When I was first diagnosed with Fibromyalgia, I was 23 years old. I have vivid memories of my first treatment with an acupuncturist — a middle aged man who quietly explained as he worked that he believed fibromyalgia often formed in people who didn’t speak about how they felt. At the time, I was baffled. I talked all the time. I was practically an open book. I laid perfectly still while this incredibly gentle man shuffled softly around the table, explaining the varying views on the illness, his sweet voice belying the force with which he laid in to each of the eleven diagnostic pressure points, causing my vision to go white from the sheer agony of the exam.
It’s definitely fibromyalgie. He told me, barely speaking above a whisper. It’s very sad. The pain comes from inside. You have to treat it both on the outside, and from within.
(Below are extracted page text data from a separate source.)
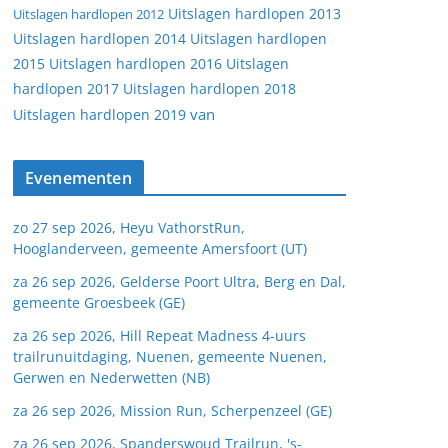
Uitslagen hardlopen 2013
Uitslagen hardlopen 2012
Uitslagen hardlopen 2014
Uitslagen hardlopen
2015
Uitslagen hardlopen 2016
Uitslagen
hardlopen 2017
Uitslagen hardlopen 2018
van
Uitslagen hardlopen 2019
Evenementen
zo 27 sep 2026, Heyu VathorstRun,
Hooglanderveen, gemeente Amersfoort (UT)
za 26 sep 2026, Gelderse Poort Ultra, Berg en Dal,
gemeente Groesbeek (GE)
za 26 sep 2026, Hill Repeat Madness 4-uurs
trailrunuitdaging, Nuenen, gemeente Nuenen,
Gerwen en Nederwetten (NB)
za 26 sep 2026, Mission Run, Scherpenzeel (GE)
za 26 sep 2026, Spanderswoud Trailrun, 's-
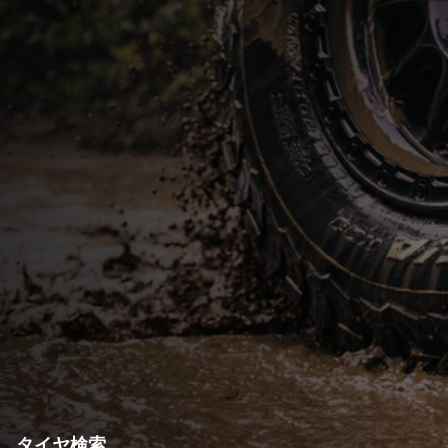
タイヤ検索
I didn’t really believe him, this tenured professor of acupuncture, this kind, brilliant, internationally schooled man. The searing pain in each pressure point he touched confirmed his diagnosis, but I couldn’t wrap my head around his notion that this discomfort I’d been having was a physical manifestation of emotional pain I’d ignored.
A decade later, I understand Dr. Li’s words much more clearly. Salves and pressure points and medication and needles can alleviate the pain when it comes, but the more honestly I accept my own feelings, the more I let the bad feelings flow through me as easily as the good, the fewer flare ups I face.